In Ancient Egypt, the symbol of the door also plays another very important role, namely that of a cathartic element. The doors of the temples, in fact, covering the privileged function of access to a sacred place, home of the divinity, constituted the pass between the sensitive reality and the immaterial reality of the gods. Crossing this mystical threshold therefore implied a purification, which thus made it possible to prepare oneself for the contact with the divine.
For other ancient civilizations the door is associated not only with the idea of the boundary between human and divine typical of the entrance to the temple, often emphasized by knockers of precious materials or of imposing dimensions, but even to specific divinities. Just think of the Karibus, monstrous beings at the service of the gods, with a human head, the body of a lion, bull’s paws and eagle’s wings, whose statues were placed by the Assyrians to guard the palaces.
The image of these monstrous “guardians” was inherited first by the Jews and then by the Christians and is found in the Bible, in the book of Ezekiel and in the Apocalypse of John, in the vision of the famous Tetramorph.
For the Greeks, however, each door was sacred to Hermes, the messenger of the gods, god of commerce, deceit and thieves, but also and above all god of state changes and for this reason “Psicopompo”, that is the one who leads the souls of the dead Hades.
Moreover the Greeks recognized in the two solstices the opening date of the two celestial doors, that of the Tropic of Cancer and that of the Tropic of Capricorn, which allowed contact between the human and the divine sphere. These important dates of passage were later inherited by Christianity, which matched the feast of St. John and Christmas.
Even more than the Greeks, the Romans gave special importance to the gates, to the point that the concept of Porta itself becomes a divinity in the figure of Janus. An exclusively Roman divinity, Janus is the oldest native god. Its name derives from ianua, in Latin “porta”, and he was in fact represented as ianitor, that is gatekeeper, with a stick and keys in hand.

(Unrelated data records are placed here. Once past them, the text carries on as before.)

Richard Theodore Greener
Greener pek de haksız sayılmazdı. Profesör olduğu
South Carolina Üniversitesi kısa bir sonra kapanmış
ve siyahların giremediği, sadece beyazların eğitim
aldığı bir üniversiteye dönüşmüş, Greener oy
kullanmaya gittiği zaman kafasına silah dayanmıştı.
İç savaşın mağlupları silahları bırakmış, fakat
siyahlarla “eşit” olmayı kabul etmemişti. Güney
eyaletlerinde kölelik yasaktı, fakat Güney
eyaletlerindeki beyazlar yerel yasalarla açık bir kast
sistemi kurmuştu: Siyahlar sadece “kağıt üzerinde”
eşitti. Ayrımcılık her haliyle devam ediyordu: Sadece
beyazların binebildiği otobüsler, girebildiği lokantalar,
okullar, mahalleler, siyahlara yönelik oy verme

Giano protected the doors of the houses and the passages in general. It was represented two-faced, that is with two faces, one in front and one behind, to control entry and exit.

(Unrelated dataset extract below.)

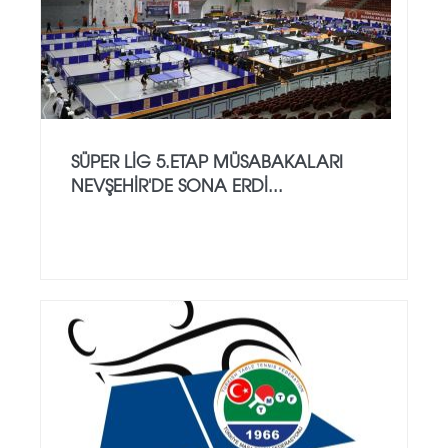
SÜPER LİG 5.ETAP MÜSABAKALARI
NEVŞEHİR'DE SONA ERDİ...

Giano also presided in the morning and at all beginnings, including that of the year, whose first month, January, is in fact dedicated to him. Numa Pompilio, second king of Rome, would have built a special door in the Forum dedicated to Giano, which was opened in time of war and closed in peacetime.

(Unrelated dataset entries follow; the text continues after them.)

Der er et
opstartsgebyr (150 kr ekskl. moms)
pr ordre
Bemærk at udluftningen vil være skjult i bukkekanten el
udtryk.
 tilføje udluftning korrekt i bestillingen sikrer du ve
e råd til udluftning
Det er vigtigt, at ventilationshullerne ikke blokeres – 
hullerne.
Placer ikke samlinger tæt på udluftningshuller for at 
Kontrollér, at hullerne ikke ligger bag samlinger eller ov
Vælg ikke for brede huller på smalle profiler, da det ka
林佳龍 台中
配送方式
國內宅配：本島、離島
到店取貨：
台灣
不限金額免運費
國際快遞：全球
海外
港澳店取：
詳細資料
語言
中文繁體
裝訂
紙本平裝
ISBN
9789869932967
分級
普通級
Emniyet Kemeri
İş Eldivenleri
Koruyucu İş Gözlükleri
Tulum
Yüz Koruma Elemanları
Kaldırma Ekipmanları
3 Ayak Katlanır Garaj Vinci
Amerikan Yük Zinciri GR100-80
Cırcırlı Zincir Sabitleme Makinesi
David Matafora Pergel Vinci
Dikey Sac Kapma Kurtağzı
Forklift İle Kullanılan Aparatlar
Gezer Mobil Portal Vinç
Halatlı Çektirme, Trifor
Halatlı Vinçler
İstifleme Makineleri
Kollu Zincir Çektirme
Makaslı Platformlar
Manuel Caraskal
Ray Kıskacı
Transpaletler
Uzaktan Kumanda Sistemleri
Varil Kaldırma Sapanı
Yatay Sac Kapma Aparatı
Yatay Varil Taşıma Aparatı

The importance of the Roman civilization in the door is also expressed in the grandiose triumphal arches, the monumental passages through which the victorious army celebrated the triumphal procession on the return from the wars won.
The idea was then taken up again in more recent times by Napoleon Bonaparte, who wanted the Arc de Triomphe in Paris to celebrate the victory in the battle of Austerlitz, and later by the architect Johann Otto von Spreckelsen, who designed the Grande Arche always in Paris, dedicated to humanitarian ideals rather than military, and inaugurated in 1989.
Conclusion
The image of the door is found linked to the world of the dead, in the ambit of Roman civilization, but not only: it is attested in fact in the entire Mediterranean basin, from the 4th century BC until the third century AD
Numerous Etruscan and Roman cinerary urns show the theme of the door combined with farewell or reunion scenes in the afterlife.
The door may appear closed, as if to indicate the impossibility of communication between the living and the dead, or ajar or open, to show hope in a possible reunion and in a future bliss.
The same identical subject is also found on numerous examples of Roman sarcophagi from the 2nd-3rd century AD, where a door in relief appears in the center, in a dominant position, often with the left half-open.
The theme of the door therefore played a key role in the world of classical antiquity, involving various areas of life, from religion, to military celebrations, to the world of funeral rites.